Il est deux heures du matin. Il fait environ moins dix degrés. Qui fume près d'elle, se demande-t-elle ?
Elle serre un peu plus son sac, s'appuie contre le mur comme si ses jambes ne la soutenaient plus. Je peux presque sentir son effroi. Cela suffit pour cette nuit. J'écrase ma cigarette sous mon talon, secoue la tête en lui jetant un dernier regard et m'éloigne sans bruit dans la nuit.
Nous nous retrouverons Iris.
*****Deux ans plus tôt *******
Le jeune adolescent sort de l'hôtel Canmore Inn en courant. Il porte sur son dos une jolie blonde qui rit aux éclats. Surpris par la neige éblouissante, il titube un peu et la fille crie de surprise se raccrochant à son cou.
– Billy, fais attention !
Comme attiré par les cris de sa compagne, un autre homme, un peu plus âgé, sort, plus posément, de l'hôtel.
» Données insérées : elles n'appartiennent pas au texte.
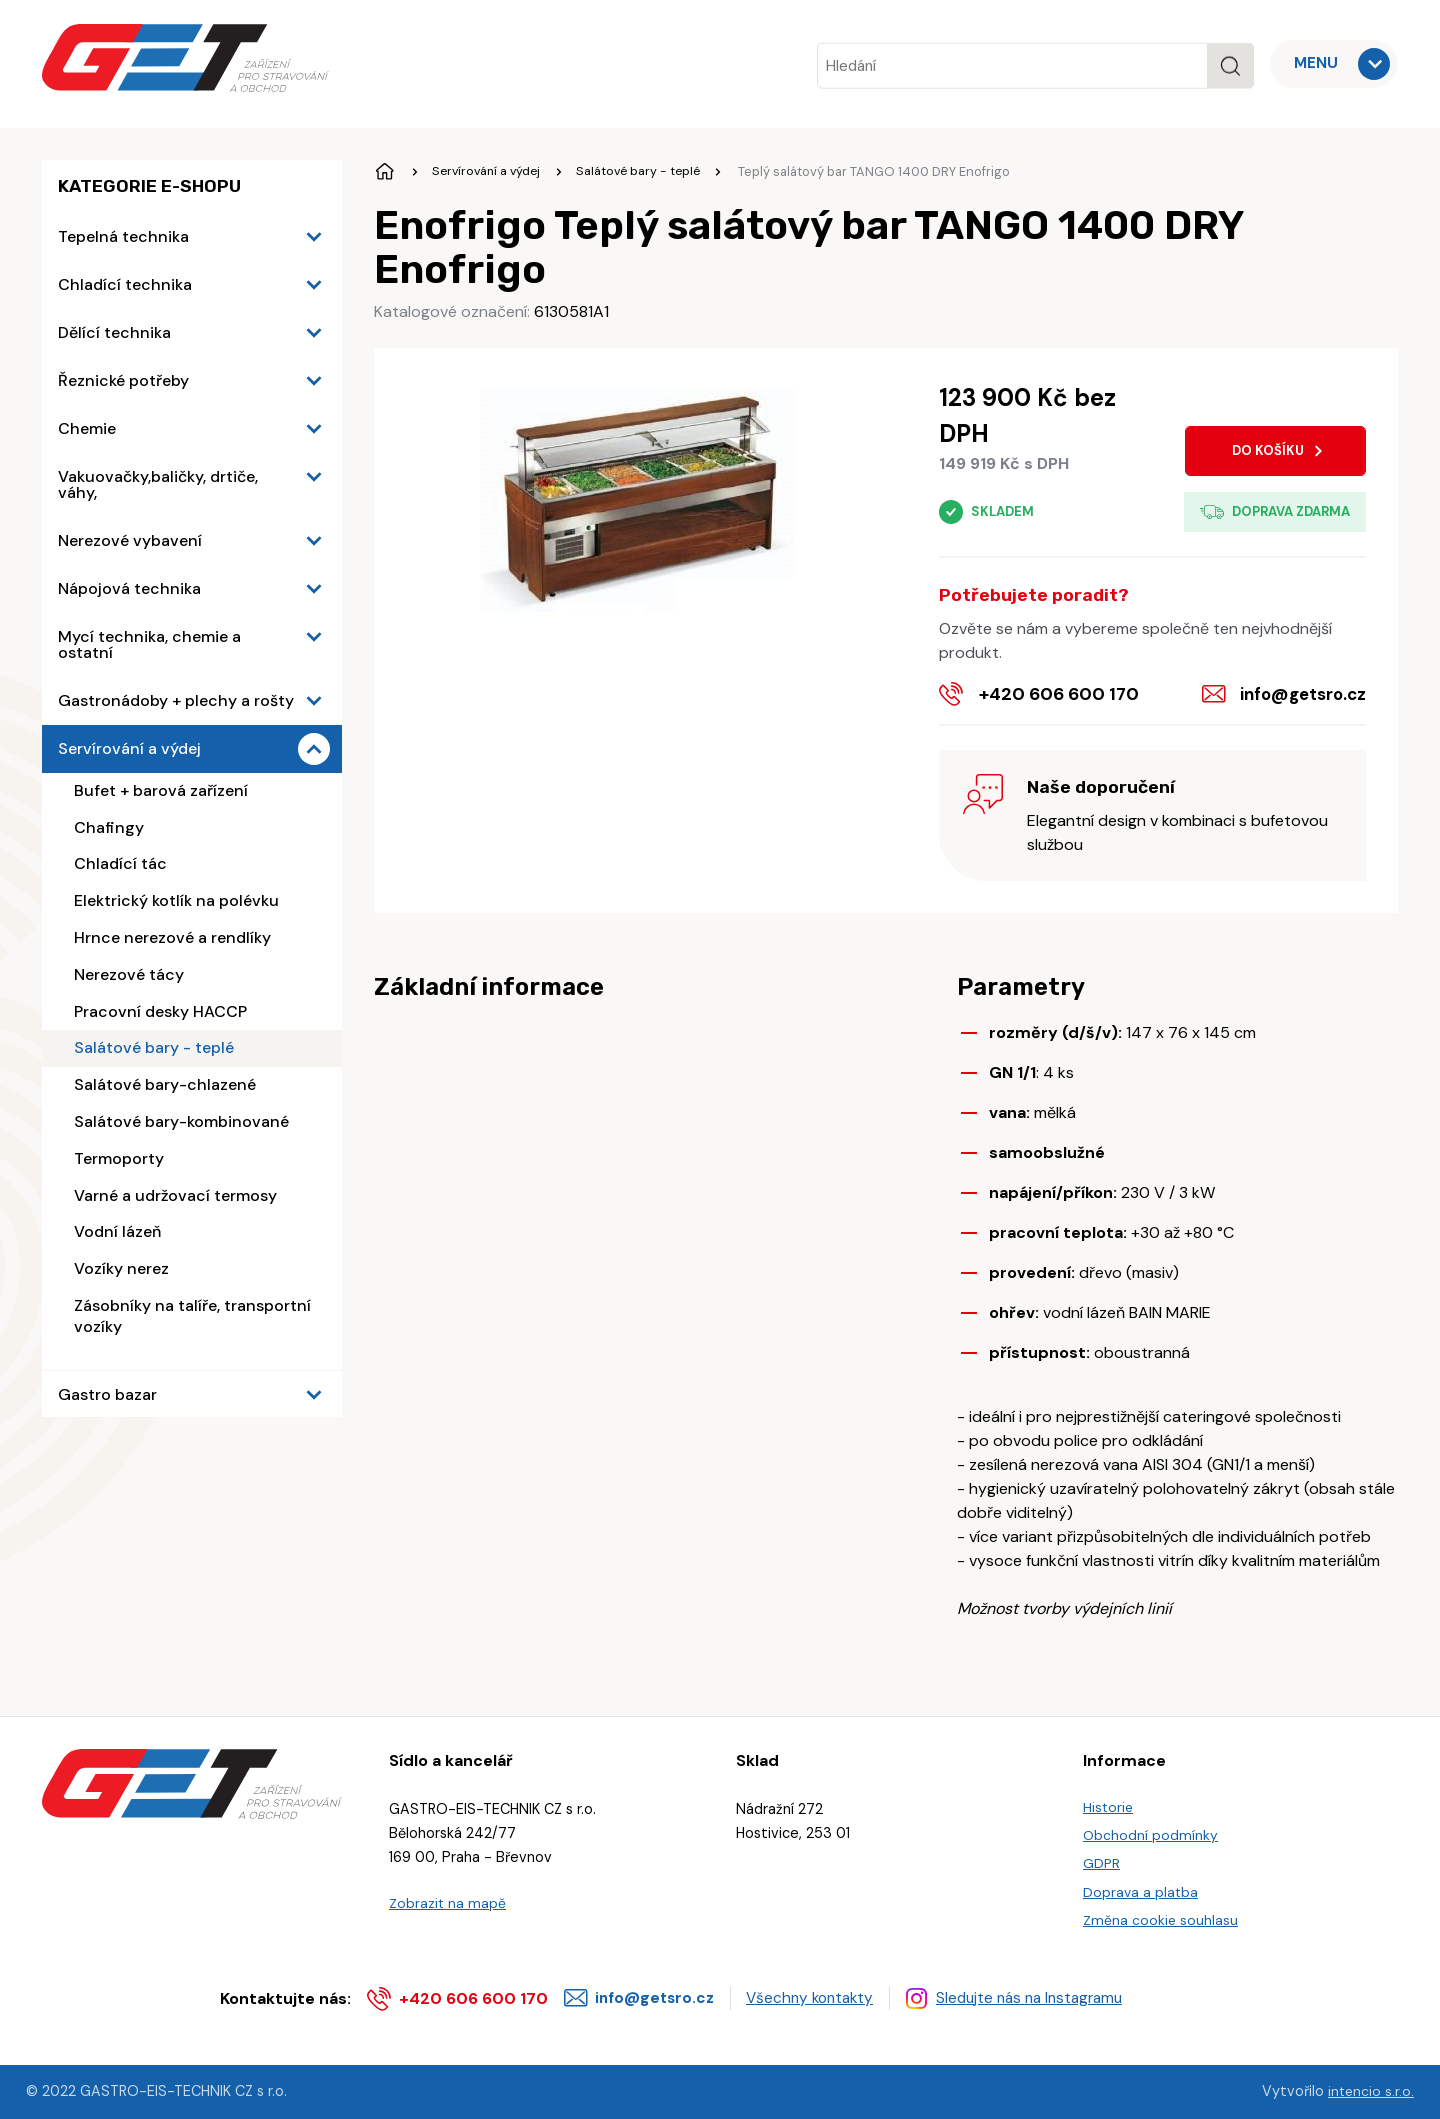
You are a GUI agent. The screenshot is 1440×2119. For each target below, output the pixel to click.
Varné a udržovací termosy (175, 1195)
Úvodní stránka (386, 172)
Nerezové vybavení (130, 540)
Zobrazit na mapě (448, 1896)
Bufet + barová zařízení (161, 790)
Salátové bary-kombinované (181, 1121)
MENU (1317, 63)
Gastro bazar (107, 1394)
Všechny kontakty (820, 1997)
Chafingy (109, 827)
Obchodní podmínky (1151, 1829)
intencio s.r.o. (1370, 2092)
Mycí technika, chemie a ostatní (149, 644)
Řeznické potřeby (123, 380)
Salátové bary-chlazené (165, 1084)
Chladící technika (125, 284)
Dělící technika (114, 332)
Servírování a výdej (129, 748)
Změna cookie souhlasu (1161, 1918)
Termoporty (119, 1158)
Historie (1109, 1800)
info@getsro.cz (1300, 694)
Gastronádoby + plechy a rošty (176, 700)
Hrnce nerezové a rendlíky (172, 937)
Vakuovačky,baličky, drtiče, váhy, (158, 484)
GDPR (1102, 1859)
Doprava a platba (1141, 1889)
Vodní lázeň (117, 1231)
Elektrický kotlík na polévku (176, 900)
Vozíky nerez (121, 1268)
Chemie (87, 428)
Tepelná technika (123, 236)
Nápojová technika (129, 588)
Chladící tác (120, 863)
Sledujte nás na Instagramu (1050, 1997)
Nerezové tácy (129, 974)
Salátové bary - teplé (154, 1047)
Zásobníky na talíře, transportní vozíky (192, 1316)
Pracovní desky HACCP (160, 1011)
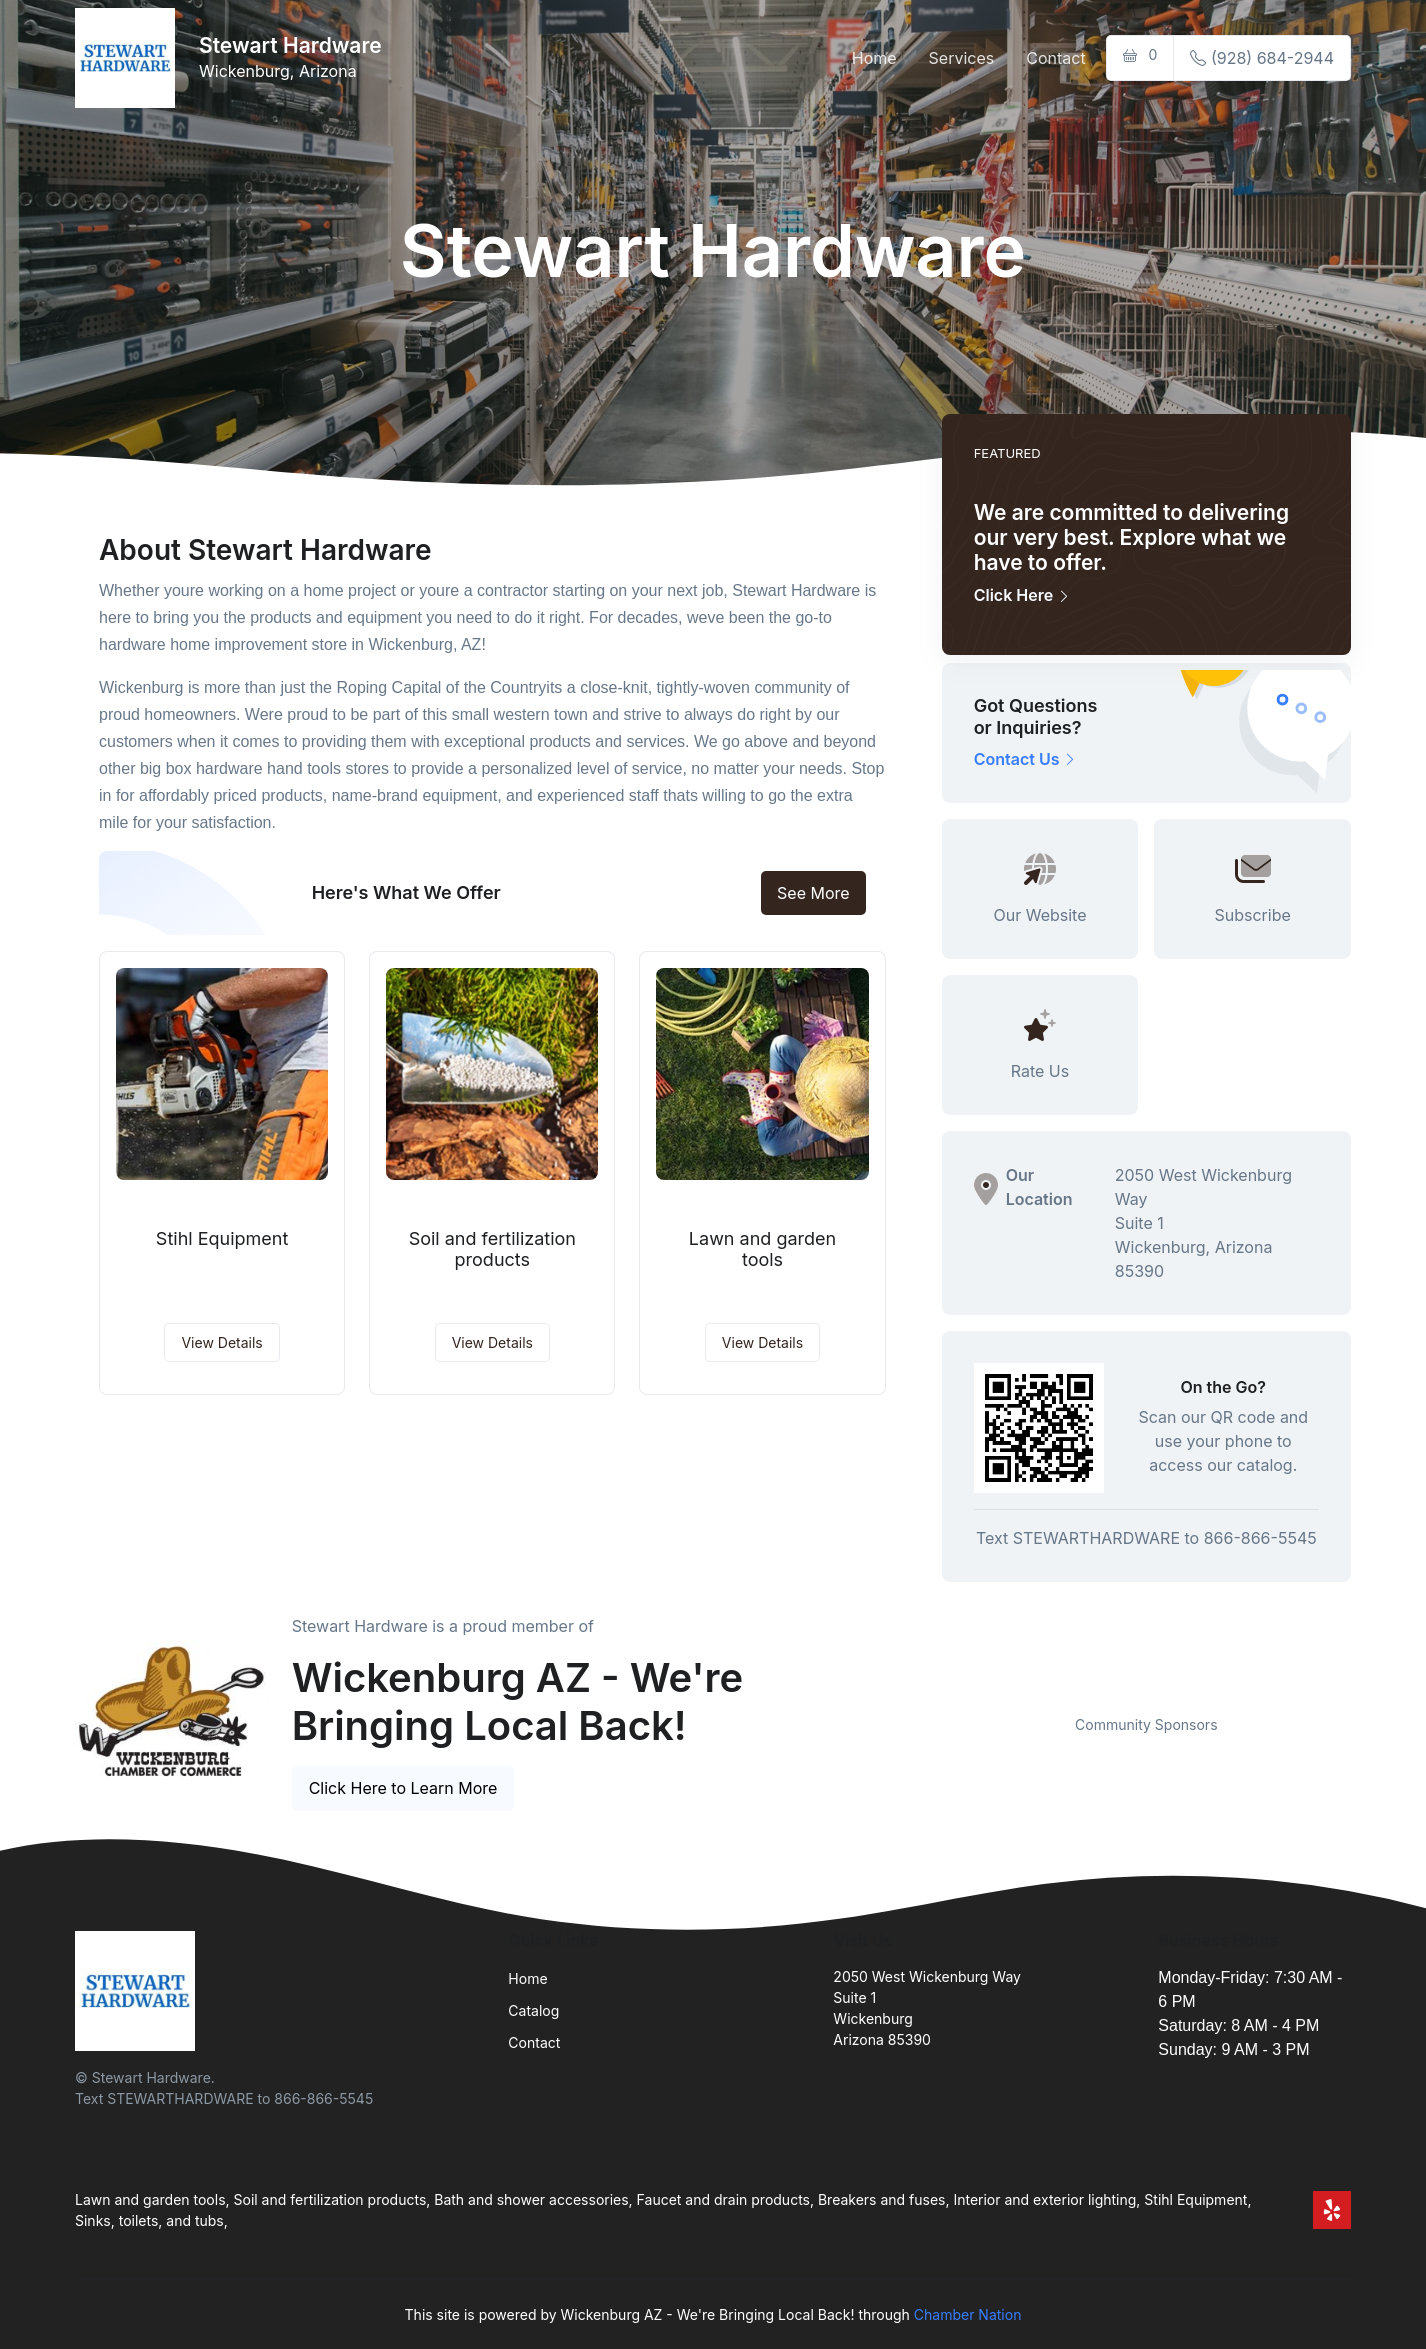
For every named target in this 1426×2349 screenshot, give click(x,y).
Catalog (533, 2010)
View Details (221, 1342)
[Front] (129, 58)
Il sourit doucement indulgent envers les pitreries de son jeune frère et de sa fiancée, mais place, par sécurité, ses mains autour de la taille de Cristal. L'adolescent avance encore un peu et glisse sur les marches gelées de l'escalier. Il tombe assez comiquement assis sur son postérieur alors que le grand brun récupère de justesse la fille et l'aide à se maintenir debout.
– Gareth ? Tu crois vraiment qu'on emmène ton frère avec nous pour l'ascension de Heart Mountain demain ?
Cristal éclate de rire en prononçant joyeusement ses paroles. Gareth contemple sa fiancée sans lui répondre. Elle peut lire dans les prunelles d'un bleu azur l'indulgence tacite qu'il a pour leurs gamineries. Pour Gareth, côtoyer Cristal est toujours synonyme d'éclats de bonheur et de chaleur.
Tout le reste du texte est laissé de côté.